Eliminating barriers to Sustainability with extreme prejudice
On Sunday I took middle child for a 20 mile cycle ride – choosing a route which looped through parks, around the North of the City and onto the network of old waggonways which once served the coal mines on Tyneside. It was a lovely day all round, but the highlight for me was finding that a really serious pinch point on our route had now been fixed. Previously crossing this busy A-road was like playing a game of high-stakes Frogger, and the nearest pedestrian crossing would involve walking our bikes about half a mile. Frustratingly, the traffic lights for the crossing were installed 18 months ago but sat covered up until now – and the difference is phenomenal. I’ll be taking the youngest next weekend.

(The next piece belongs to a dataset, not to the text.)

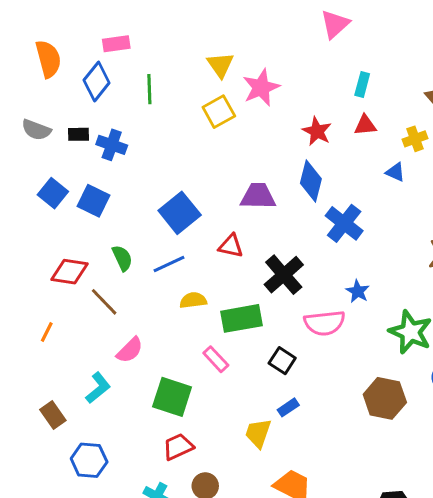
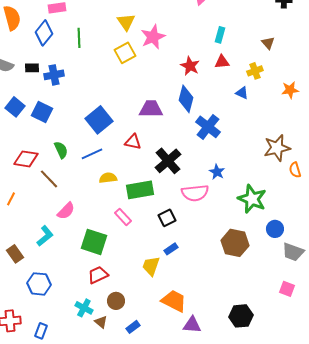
blue cross: (112, 145) -> (54, 75), turned -30
black square: (282, 361) -> (167, 218), turned 30

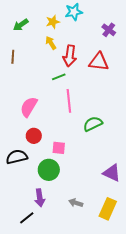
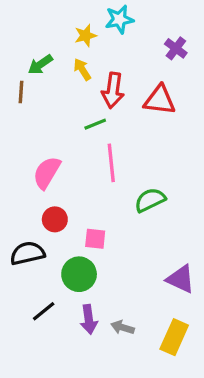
green arrow: (21, 25) -> (40, 65), moved
purple arrow: (40, 198) -> (89, 319), moved
black line: (27, 218) -> (44, 311), moved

Currently cities across the UK are being offered Government cash to improve cycling/walking routes to avoid a mass switch back to private motorcars as the Covid-19 crisis rumbles on. My view as acting Opposition Transport Spokesperson on the Council here in Newcastle is we should be using this money to address pinch points on our somewhat fragmented Strategic Cycle Network rather than scattering projects across the city. It doesn’t matter if 100m of road is completely safe to cycle along if you have to take your life in your hands to get on and off that road. Yesterday I saw a family on bikes on one of our supposedly Strategic Routes looking in dismay at the 5 lanes of traffic that lay between them and the rest of the safe route into the City Centre. To me, this is where we must invest to unlock the whole route.
This approach is based on my experiences helping my clients deliver Sustainability in practice. In one of my favourite examples, simply removing red tape around the use of a teleconference system boosted demand so much that it went from gathering dust to needing its capacity doubling. Here are some basic principles:
- Before people can act Sustainably, you have to provide the Sustainable option (sounds obvious, but you’d be surprised…);
- That Sustainable option must be easier to use/more attractive than business as usual;
- A chain is only as strong as its weakest link – it doesn’t matter if 99% of the process is easy to use if 1% is really difficult;
- Eliminating such barriers and pinch points to Sustainability can unleash massive behaviour change;
- Some Sustainability people see making others jump through such hoops as some form of integrity test – this is really stupid;
- If you want to know where the barriers are, ask the people who have to use the system.
In the last one, this is a great opportunity to engage people in Sustainability and make them feel part of the solution.Be prepared to get some forthright views, but often the angriest ones point the direction to the nub of the problem.